Today’s Friday Free For All video (that’s our weekly non-film-related diversion) was an easy choice: Downistie, an actual Dutch soap opera starring an all-Down-Syndrome cast. I’m told it’s the Netherlands’ answer to our Keeping Up with the Kardashians. Somehow this has existed for more than a year and no one told me about it before now. You’re all fired. And yes, it was also the Dutch who brought us The Human Centipede. They are a sick people. Yet, now that I know this exists, I can’t help but pray that someone also makes Downston Abbey.
I don’t want to objectify the disabled or anything, but a couple of the chicks in there were pretty hot. Which raises an interesting question: would you have sex with someone who was really attractive, but also had Down Syndrome? Or better yet, would you have sex with a really attractive person, if doing so meant that you would have to have Down Syndrome. Discuss.
[thanks for the tip, Pat]



if anyone can translate the spoken dutch, there are at least 11 more episodes that i need to watch.
[www.youtube.com]
The only reliable source I know of for Dutch translations is The Swedish Chef.
Seen one, you’ve seen ‘em all.
SOMEONE’S BEEN READING MY DREAM JOURNAL!
The wink at 2:02.
Someone .gif the hell out of that and I shall watch it forever.
They call him Baby Goose Downs.
@Ace Rimmer Like the comforter?
[bartlebyjones.tumblr.com]
…there’s a doctor.
Corky is like Brando to these people.
On TBS this fall: “Tyler Perry’s What’s Up (Syndrome)”
The baby may NOT have down syndrome?????
Eastbound and Downs
Cougardowns
Didn’t Crispin Glover do something like that?
Cerebral Palsy, dude. Night and day.
AND WATCH WHAT YOU SAY IN FRONT OF THE DOWNSWAGER!
I’ve heard some men are a little squeamish about going down.
I believe Ricky Gervais actually pioneered this when he created that show on HBO about Warwick Davis.
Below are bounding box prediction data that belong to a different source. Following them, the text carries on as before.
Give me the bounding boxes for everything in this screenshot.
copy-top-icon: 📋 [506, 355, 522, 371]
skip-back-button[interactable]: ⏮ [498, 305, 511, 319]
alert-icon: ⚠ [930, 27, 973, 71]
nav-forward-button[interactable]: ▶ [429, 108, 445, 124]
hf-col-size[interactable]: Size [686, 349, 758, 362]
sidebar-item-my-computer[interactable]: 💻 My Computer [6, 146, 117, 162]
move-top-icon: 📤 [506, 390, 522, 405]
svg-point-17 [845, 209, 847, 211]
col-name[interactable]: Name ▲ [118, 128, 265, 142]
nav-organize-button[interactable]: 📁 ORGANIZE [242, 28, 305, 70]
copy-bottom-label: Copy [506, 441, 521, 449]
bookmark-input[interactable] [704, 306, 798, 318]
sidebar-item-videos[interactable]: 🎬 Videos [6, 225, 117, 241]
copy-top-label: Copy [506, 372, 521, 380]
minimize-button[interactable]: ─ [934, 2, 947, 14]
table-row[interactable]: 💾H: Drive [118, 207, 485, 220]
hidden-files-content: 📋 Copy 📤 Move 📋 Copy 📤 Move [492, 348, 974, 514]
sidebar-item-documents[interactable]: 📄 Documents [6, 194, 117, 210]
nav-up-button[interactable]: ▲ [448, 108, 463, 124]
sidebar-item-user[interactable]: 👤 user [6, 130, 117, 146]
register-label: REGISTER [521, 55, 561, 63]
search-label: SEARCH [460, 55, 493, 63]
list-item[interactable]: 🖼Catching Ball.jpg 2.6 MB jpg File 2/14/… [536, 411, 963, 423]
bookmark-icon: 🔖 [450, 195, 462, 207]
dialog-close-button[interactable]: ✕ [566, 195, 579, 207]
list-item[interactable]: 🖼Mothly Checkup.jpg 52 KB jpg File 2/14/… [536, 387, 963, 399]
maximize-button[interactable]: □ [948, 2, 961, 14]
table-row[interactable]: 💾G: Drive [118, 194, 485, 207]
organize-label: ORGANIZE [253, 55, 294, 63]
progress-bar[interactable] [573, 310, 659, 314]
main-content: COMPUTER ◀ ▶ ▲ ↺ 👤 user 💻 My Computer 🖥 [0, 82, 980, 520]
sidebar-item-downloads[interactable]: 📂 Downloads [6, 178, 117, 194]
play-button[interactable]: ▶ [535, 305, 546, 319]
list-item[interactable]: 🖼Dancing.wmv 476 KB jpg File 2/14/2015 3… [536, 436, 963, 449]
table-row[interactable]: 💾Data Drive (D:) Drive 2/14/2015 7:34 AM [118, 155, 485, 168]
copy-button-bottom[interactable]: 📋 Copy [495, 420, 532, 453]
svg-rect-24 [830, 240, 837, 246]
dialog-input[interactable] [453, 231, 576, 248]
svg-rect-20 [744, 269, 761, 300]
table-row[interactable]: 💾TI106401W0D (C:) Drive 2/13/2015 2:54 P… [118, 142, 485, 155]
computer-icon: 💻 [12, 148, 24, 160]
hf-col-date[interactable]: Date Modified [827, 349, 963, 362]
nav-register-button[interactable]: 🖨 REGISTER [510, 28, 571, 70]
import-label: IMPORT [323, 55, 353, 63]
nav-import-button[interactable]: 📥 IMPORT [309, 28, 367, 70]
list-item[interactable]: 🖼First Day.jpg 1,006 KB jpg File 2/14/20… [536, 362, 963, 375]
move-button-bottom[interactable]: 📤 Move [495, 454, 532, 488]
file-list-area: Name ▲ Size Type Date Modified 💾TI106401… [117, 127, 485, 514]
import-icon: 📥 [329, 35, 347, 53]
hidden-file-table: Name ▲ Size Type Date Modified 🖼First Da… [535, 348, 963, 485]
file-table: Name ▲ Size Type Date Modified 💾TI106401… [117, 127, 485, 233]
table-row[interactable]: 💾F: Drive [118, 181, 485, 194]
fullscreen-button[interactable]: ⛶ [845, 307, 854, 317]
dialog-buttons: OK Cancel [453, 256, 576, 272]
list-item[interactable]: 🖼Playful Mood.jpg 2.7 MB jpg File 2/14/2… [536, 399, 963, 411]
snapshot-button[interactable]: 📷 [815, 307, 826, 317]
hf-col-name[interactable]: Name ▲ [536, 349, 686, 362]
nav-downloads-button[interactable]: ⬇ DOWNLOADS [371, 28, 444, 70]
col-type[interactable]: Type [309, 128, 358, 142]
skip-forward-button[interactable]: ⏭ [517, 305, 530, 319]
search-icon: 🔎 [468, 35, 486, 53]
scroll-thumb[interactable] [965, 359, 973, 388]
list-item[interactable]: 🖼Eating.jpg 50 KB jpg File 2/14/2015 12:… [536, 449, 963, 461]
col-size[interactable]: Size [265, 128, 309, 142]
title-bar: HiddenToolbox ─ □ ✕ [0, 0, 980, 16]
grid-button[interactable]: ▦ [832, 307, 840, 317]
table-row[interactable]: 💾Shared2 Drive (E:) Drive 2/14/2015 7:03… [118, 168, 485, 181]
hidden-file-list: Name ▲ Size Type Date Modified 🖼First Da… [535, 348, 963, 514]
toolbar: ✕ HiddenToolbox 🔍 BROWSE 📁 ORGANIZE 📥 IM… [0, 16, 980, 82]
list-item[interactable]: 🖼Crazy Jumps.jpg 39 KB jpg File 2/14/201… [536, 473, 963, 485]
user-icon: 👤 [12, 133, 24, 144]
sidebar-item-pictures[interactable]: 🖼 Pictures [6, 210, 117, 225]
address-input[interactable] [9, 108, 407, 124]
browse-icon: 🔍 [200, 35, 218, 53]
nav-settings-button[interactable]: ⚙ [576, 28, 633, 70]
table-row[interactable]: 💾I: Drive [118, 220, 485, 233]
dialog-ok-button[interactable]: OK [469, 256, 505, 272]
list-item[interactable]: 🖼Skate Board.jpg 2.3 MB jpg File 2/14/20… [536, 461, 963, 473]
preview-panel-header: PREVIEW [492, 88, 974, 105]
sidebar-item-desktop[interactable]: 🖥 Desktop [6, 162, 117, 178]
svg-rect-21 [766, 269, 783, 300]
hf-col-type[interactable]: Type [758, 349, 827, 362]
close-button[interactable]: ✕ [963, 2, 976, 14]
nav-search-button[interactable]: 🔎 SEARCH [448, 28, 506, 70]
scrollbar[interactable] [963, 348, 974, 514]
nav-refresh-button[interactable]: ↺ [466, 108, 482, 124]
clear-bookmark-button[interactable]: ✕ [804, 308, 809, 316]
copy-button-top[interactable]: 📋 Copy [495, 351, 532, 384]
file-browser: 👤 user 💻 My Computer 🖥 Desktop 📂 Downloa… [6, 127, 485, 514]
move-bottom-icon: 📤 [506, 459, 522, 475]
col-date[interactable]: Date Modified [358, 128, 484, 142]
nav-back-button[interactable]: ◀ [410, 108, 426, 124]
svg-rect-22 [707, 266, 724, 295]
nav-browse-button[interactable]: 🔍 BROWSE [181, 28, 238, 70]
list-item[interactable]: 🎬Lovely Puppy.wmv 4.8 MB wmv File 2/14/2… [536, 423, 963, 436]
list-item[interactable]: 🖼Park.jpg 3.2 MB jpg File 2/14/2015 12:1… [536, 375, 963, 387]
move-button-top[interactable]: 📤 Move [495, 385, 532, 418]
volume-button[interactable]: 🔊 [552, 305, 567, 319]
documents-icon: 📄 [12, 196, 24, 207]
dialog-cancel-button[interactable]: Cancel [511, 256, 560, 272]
… Midgets are retarded, right?
Downsfall
Zombie Hitler does not approve:
[fc02.deviantart.net]
Crazy. I live in Amsterdam and I’ve never heard of this. (although to be fair, the majority of Netherlands TV American and Great Britain channels with subtitles.)
Why watch a soap opera when porn is on television 24/7?
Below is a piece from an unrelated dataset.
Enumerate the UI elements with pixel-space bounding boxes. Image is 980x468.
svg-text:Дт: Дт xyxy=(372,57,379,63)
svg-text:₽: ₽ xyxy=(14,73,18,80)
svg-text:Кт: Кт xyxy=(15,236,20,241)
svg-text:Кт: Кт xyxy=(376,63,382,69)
Would you like fries wi… no.
And to be fair, they’re still better actors than the Kardashians.
how dare you to compare those young brilliant stars with the kardashians
GTL is retarded in two countries.
You catch the Down Syndrome with your c*ck?!
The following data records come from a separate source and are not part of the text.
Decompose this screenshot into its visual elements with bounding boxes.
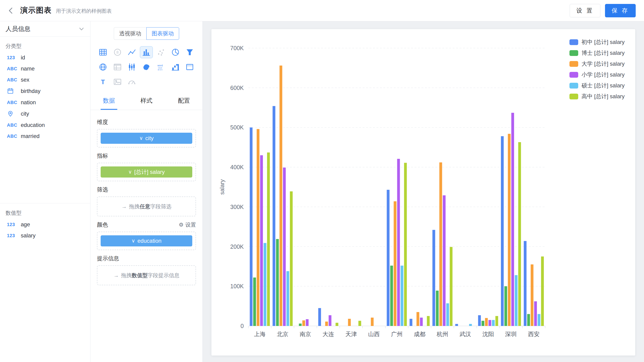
- bar: [531, 264, 534, 326]
- settings-button[interactable]: 设 置: [570, 4, 600, 17]
- field-type-label: ABC: [7, 122, 21, 128]
- metric-dropzone[interactable]: ∨ [总计] salary: [97, 163, 196, 181]
- legend-item[interactable]: 小学 [总计] salary: [570, 71, 624, 78]
- bar: [488, 320, 491, 326]
- bar: [478, 315, 481, 326]
- chart-type-number-card: 8: [111, 46, 124, 58]
- legend-item[interactable]: 大学 [总计] salary: [570, 60, 624, 68]
- chart-type-funnel-chart[interactable]: [183, 46, 196, 58]
- chart-type-gauge-chart: [125, 76, 138, 88]
- legend-item[interactable]: 高中 [总计] salary: [570, 93, 624, 100]
- driver-mode-tabs: 透视驱动图表驱动: [90, 27, 202, 40]
- field-name: married: [21, 133, 40, 139]
- chevron-down-icon: ∨: [131, 238, 135, 243]
- chart-type-grid: 8wordcloudab cd eT: [90, 42, 202, 93]
- legend-label: 博士 [总计] salary: [582, 49, 624, 57]
- svg-text:深圳: 深圳: [505, 331, 517, 337]
- bar: [443, 195, 446, 326]
- legend-item[interactable]: 博士 [总计] salary: [570, 49, 624, 57]
- tab-config[interactable]: 配置: [176, 93, 192, 110]
- filter-dropzone[interactable]: → 拖拽任意字段筛选: [97, 197, 196, 216]
- main-area: 人员信息 分类型123idABCnameABCsexbirthdayABCnat…: [0, 21, 644, 362]
- bar-chart-icon: [142, 48, 151, 57]
- back-button[interactable]: [6, 5, 16, 16]
- field-name: salary: [21, 232, 36, 239]
- svg-text:700K: 700K: [230, 45, 244, 51]
- field-sidebar: 人员信息 分类型123idABCnameABCsexbirthdayABCnat…: [0, 21, 90, 362]
- bar: [416, 312, 419, 326]
- field-item-education[interactable]: ABCeducation: [0, 119, 90, 131]
- chart-config-panel: 透视驱动图表驱动 8wordcloudab cd eT 数据样式配置 维度 ∨ …: [90, 21, 203, 362]
- chart-type-table-chart[interactable]: [96, 46, 110, 58]
- bar: [401, 266, 404, 326]
- save-button[interactable]: 保 存: [605, 4, 636, 17]
- legend-swatch: [570, 72, 578, 78]
- field-type-label: 123: [7, 233, 21, 238]
- bar: [290, 192, 293, 326]
- legend-swatch: [570, 83, 578, 89]
- field-item-nation[interactable]: ABCnation: [0, 97, 90, 108]
- metric-pill-salary[interactable]: ∨ [总计] salary: [101, 166, 192, 177]
- svg-text:400K: 400K: [230, 164, 244, 170]
- legend-item[interactable]: 初中 [总计] salary: [570, 38, 624, 46]
- bar: [495, 316, 498, 326]
- dimension-pill-city[interactable]: ∨ city: [101, 133, 192, 144]
- mode-tab-chart-driven[interactable]: 图表驱动: [146, 27, 179, 40]
- legend-swatch: [570, 39, 578, 45]
- bar: [439, 162, 442, 326]
- bar: [511, 113, 514, 326]
- kline-chart-icon: [128, 63, 136, 71]
- chart-card: 0100K200K300K400K500K600K700Ksalary上海北京南…: [212, 29, 635, 355]
- field-item-name[interactable]: ABCname: [0, 63, 90, 74]
- tooltip-dropzone[interactable]: → 拖拽数值型字段提示信息: [97, 265, 196, 285]
- field-item-id[interactable]: 123id: [0, 52, 90, 63]
- bar: [450, 247, 452, 326]
- chart-type-line-chart[interactable]: [125, 46, 138, 58]
- bar: [286, 271, 289, 326]
- field-item-birthday[interactable]: birthday: [0, 85, 90, 97]
- location-icon: [7, 110, 21, 117]
- svg-text:武汉: 武汉: [460, 331, 471, 337]
- field-item-sex[interactable]: ABCsex: [0, 74, 90, 85]
- field-item-city[interactable]: city: [0, 108, 90, 119]
- color-dropzone[interactable]: ∨ education: [97, 232, 196, 250]
- bar: [427, 316, 430, 326]
- bar: [283, 167, 286, 326]
- border-frame-icon: [185, 63, 194, 71]
- chart-type-word-cloud[interactable]: wordcloudab cd e: [154, 61, 167, 73]
- dimension-label: 维度: [97, 118, 196, 126]
- chart-type-kline-chart[interactable]: [125, 61, 138, 73]
- svg-text:成都: 成都: [414, 331, 426, 337]
- chart-type-pivot-table: [111, 61, 124, 73]
- chart-type-text-card[interactable]: T: [96, 76, 110, 88]
- field-item-age[interactable]: 123age: [0, 219, 90, 230]
- dataset-selector[interactable]: 人员信息: [0, 21, 90, 37]
- chart-type-pie-chart[interactable]: [169, 46, 182, 58]
- chart-type-map-chart[interactable]: [140, 61, 153, 73]
- chart-type-waterfall-chart[interactable]: [169, 61, 182, 73]
- field-item-married[interactable]: ABCmarried: [0, 131, 90, 142]
- chart-canvas-area: 0100K200K300K400K500K600K700Ksalary上海北京南…: [203, 21, 644, 362]
- arrow-right-icon: →: [114, 272, 119, 279]
- svg-text:山西: 山西: [368, 331, 380, 337]
- color-settings-button[interactable]: ⚙ 设置: [179, 221, 196, 228]
- legend-item[interactable]: 硕士 [总计] salary: [570, 82, 624, 89]
- mode-tab-pivot-driven[interactable]: 透视驱动: [114, 27, 146, 40]
- field-name: sex: [21, 77, 29, 83]
- chart-type-border-frame[interactable]: [183, 61, 196, 73]
- field-name: id: [21, 54, 25, 61]
- field-name: age: [21, 221, 30, 228]
- chevron-down-icon: [78, 26, 85, 32]
- scatter-chart-icon: [156, 48, 165, 57]
- tab-style[interactable]: 样式: [138, 93, 155, 110]
- color-pill-education[interactable]: ∨ education: [101, 235, 192, 246]
- tooltip-placeholder: → 拖拽数值型字段提示信息: [114, 272, 180, 279]
- tab-data[interactable]: 数据: [101, 93, 117, 110]
- chart-legend: 初中 [总计] salary博士 [总计] salary大学 [总计] sala…: [570, 38, 624, 100]
- chart-type-bar-chart[interactable]: [140, 46, 153, 58]
- dimension-dropzone[interactable]: ∨ city: [97, 129, 196, 147]
- chart-type-radar-chart[interactable]: [96, 61, 110, 73]
- bar: [534, 301, 537, 326]
- svg-text:200K: 200K: [230, 243, 244, 250]
- field-item-salary[interactable]: 123salary: [0, 230, 90, 241]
when did they start licensing jersey shore to other countries?
As the World Derps
Downsyn Abbey
I bet that doctor’s handwriting absolutely sucks.
I’m alright I just fell downs.
The scenes in the gym didn’t look too realistic to me. They shoud have been lifting freight locomotives like Mr Incredible, who, come to think of it, does actually share more than a passing resemblance to some of the actors here.
[balsaboy.co.uk]
I don’t know what’s worse. This, or Gayniggers from Outer Space.
God, I love offensive European programming.
I sense the need for a reality show competition that puts handicapped girls in formal dresses called “Evening Downs.”
/Commercial Break
“Downistie” is brought to you by an extra Chromosome 21.
Oh god, I could have fun with this all day.
Watership Downs
Twilight: Breaking Downs
…um…
Total Retard
Total Retard is the precuel to the remake
And Stephen Baldwin thinks he has to sue people for money.
Downs of our lives.
This is brought to you by the letter D
Obviously, none of the actors listened to Kirk Lazarus.
I hate to be a nit picker, but the gentleman on the Fly machine wasn’t lifting very much for a person with “retard strength”.